Dalam bebarapa tahun ke depan, Mongolia dikabarkan bakal mempunyai sebuah tempat wisata antariksa baru dan juga unik yang diperuntukkan bagi para pengunjung yang ingin mendapatkan pengalaman kehidupan di Mars.
Rencananya, proyek wisata antariksa ini bakal dibangun di Gurun Gobi, sebuah wilayah terpencil yang dikelilingi oleh berbagai macam spesies flora dan fauna yang unik.
Kabarnya, kamp antariksa yang diberi nama Mars-V ini disebut sebagai proyek wisata paling ambisius dan direncanakan bakal dibuka untuk umum pada tahun 2029 mendatang.

Mengutip Tempo.co, kamp Mars-V merupakan sebuah tempat wisata yang menjadi pusat simulasi antariksa, yang di mana dapat memungkinkan para peserta untuk merasakan pengalaman kehidupan di Mars.
Kamp Mars-V adalah sebuah proyek pariwisata yang tengah dikembangkan oleh LSM Mongolia, MARS-V, serta sejumlah lembaga pemerintah lainnya, menurut informasi yang dirilis Travel and Tour World dalam laman Tempo.co.
Nantinya, di dalam kamp ini akan terdapat sejumlah fasilitas lengkap, seperti tempat tidur bertingkat, pakaian antariksa, serta berbagai peralatan lainnya yang dibutuhkan agar dapat menciptakan kondisi yang sama seperti Mars.
Para peserta yang mengikuti kegiatan perkemahan Mars-V bakal diberikan sejumlah tantangan bertahan hidup dalam kurun waktu sebulan.
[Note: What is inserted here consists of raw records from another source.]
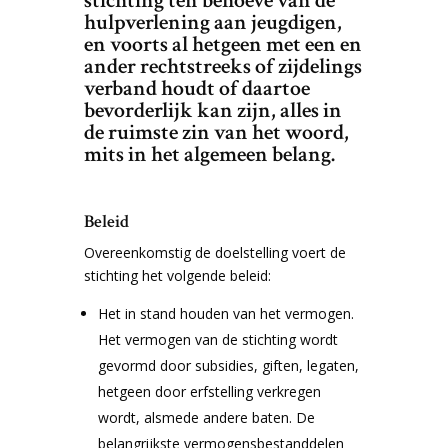
stichting ten behoeve van de
hulpverlening aan jeugdigen,
en voorts al hetgeen met een en
ander rechtstreeks of zijdelings
verband houdt of daartoe
bevorderlijk kan zijn, alles in
de ruimste zin van het woord,
mits in het algemeen belang.
Beleid
Overeenkomstig de doelstelling voert de
stichting het volgende beleid:
Het in stand houden van het vermogen.
Het vermogen van de stichting wordt
gevormd door subsidies, giften, legaten,
hetgeen door erfstelling verkregen
wordt, alsmede andere baten. De
belangrijkste vermogensbestanddelen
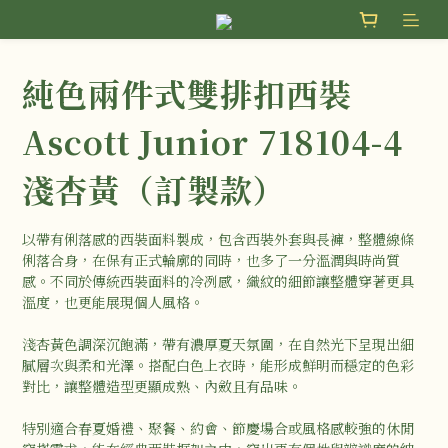
純色兩件式雙排扣西裝
Ascott Junior 718104-4
淺杏黃（訂製款）
以帶有俐落感的西裝面料製成，包含西裝外套與長褲，整體線條
俐落合身，在保有正式輪廓的同時，也多了一分溫潤與時尚質
感。不同於傳統西裝面料的冷冽感，織紋的細節讓整體穿著更具
溫度，也更能展現個人風格。
淺杏黃色調深沉飽滿，帶有濃厚夏天氛圍，在自然光下呈現出細
膩層次與柔和光澤。搭配白色上衣時，能形成鮮明而穩定的色彩
對比，讓整體造型更顯成熟、內斂且有品味。
特別適合春夏婚禮、聚餐、約會、節慶場合或風格感較強的休閒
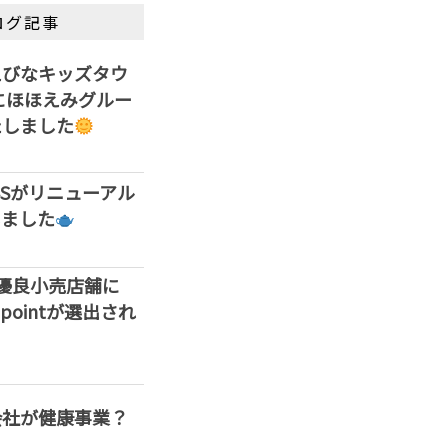
ログ記事
えびなキッズタウ
」にほほえみグルー
たしました
ASSがリニューアル
しました
優良小売店舗に
ss pointが選出され
会社が健康事業？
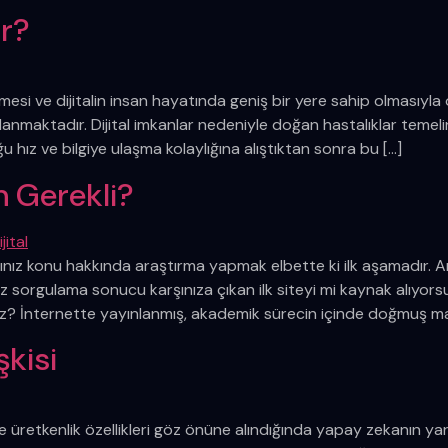
ir?
işmesi ve dijitalin insan hayatında geniş bir yere sahip olmasıyla
toplanmaktadır. Dijital imkanlar nedeniyle doğan hastalıklar temeli
duğu hız ve bilgiye ulaşma kolaylığına alıştıktan sonra bu […]
 Gerekli?
nız konu hakkında araştırma yapmak elbette ki ilk aşamadır.
sorgulama sonucu karşınıza çıkan ilk siteyi mi kaynak alıyo
z? İnternette yayınlanmış, akademik sürecin içinde doğmuş maka
şkisi
ve üretkenlik özellikleri göz önüne alındığında yapay zekanın 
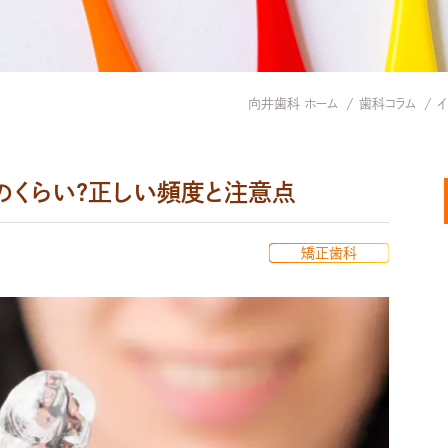
向井歯科 ホーム
歯科コラム
のくらい?正しい頻度と注意点
矯正歯科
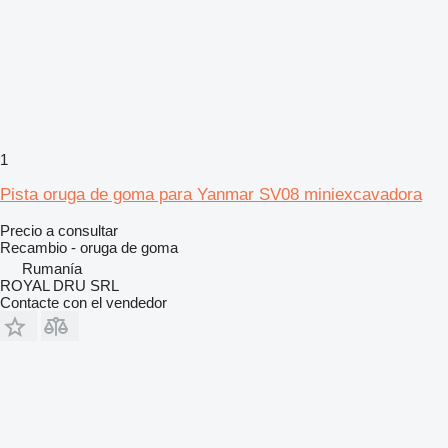
1
Pista oruga de goma para Yanmar SV08 miniexcavadora
Precio a consultar
Recambio - oruga de goma
Rumanía
ROYAL DRU SRL
Contacte con el vendedor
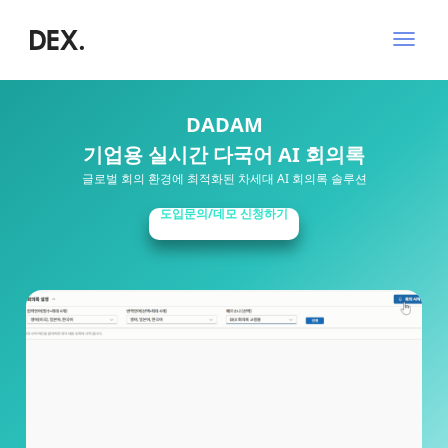
탐
색
전
환
DADAM
기업용 실시간 다국어 AI 회의록
글로벌 회의 환경에 최적화된 차세대 AI 회의록 솔루션
도입문의/데모 신청하기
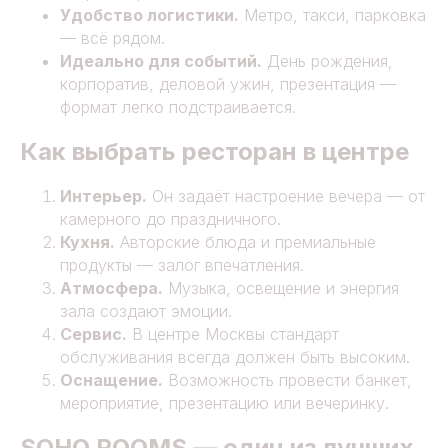
Удобство логистики.
Метро, такси, парковка
— всё рядом.
Идеально для событий.
День рождения,
корпоратив, деловой ужин, презентация —
формат легко подстраивается.
Как выбрать ресторан в центре
Интерьер.
Он задаёт настроение вечера — от
камерного до праздничного.
Кухня.
Авторские блюда и премиальные
продукты — залог впечатления.
Атмосфера.
Музыка, освещение и энергия
зала создают эмоции.
Сервис.
В центре Москвы стандарт
обслуживания всегда должен быть высоким.
Оснащение.
Возможность провести банкет,
мероприятие, презентацию или вечеринку.
SOHO ROOMS — один из лучших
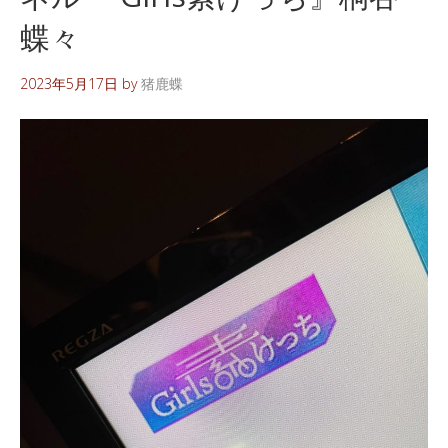
蝶々
2023年5月17日
by
猪鹿蝶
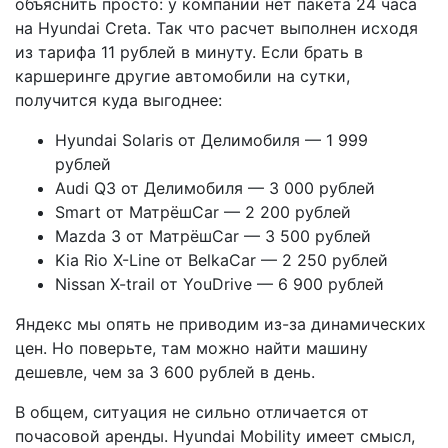
объяснить просто: у компании нет пакета 24 часа
на Hyundai Creta. Так что расчет выполнен исходя
из тарифа 11 рублей в минуту. Если брать в
каршеринге другие автомобили на сутки,
получится куда выгоднее:
Hyundai Solaris от Делимобиля — 1 999
рублей
Audi Q3 от Делимобиля — 3 000 рублей
Smart от МатрёшCar — 2 200 рублей
Mazda 3 от МатрёшCar — 3 500 рублей
Kia Rio X-Line от BelkaCar — 2 250 рублей
Nissan X-trail от YouDrive — 6 900 рублей
Яндекс мы опять не приводим из-за динамических
цен. Но поверьте, там можно найти машину
дешевле, чем за 3 600 рублей в день.
В общем, ситуация не сильно отличается от
почасовой аренды. Hyundai Mobility имеет смысл,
Berbagai tantangan itu di antaranya meliputi bertahan hidup dalam kondisi yang sangat dingin, menavigasi medan simulasi Mars, serta menghadapi simulasi badai pasir.
Pada saat berlangsungnya perkemahan tersebut, para peserta yang hadir bakal memakai pakaian antariksa yang sudah dirancang agar dapat melindungi diri mereka dari kondisi yang keras.
Dinukil dari Tempo.co, proyek perkemahan Mars-V ini memiliki tujuan untuk memberikan edukasi kepada para wisatawan terkait berbagai hal, seperti tantangan ilmiah dan teknologi eksplorasi antariksa, meningkatkan kesadaran akan misi Mars, perjalanan antariksa, hingga simulasi hunian manusia di luar Bumi.
Perkemahan Mars-V ini juga dirancang agar dapat memberikan pengalaman serta inspirasi kepada para generasi ilmuwan, insinyur, hingga penjelajah masa depan, serta petualangan bagi mereka yang memiliki ketertarikan terhadap kehidupan luar angkasa.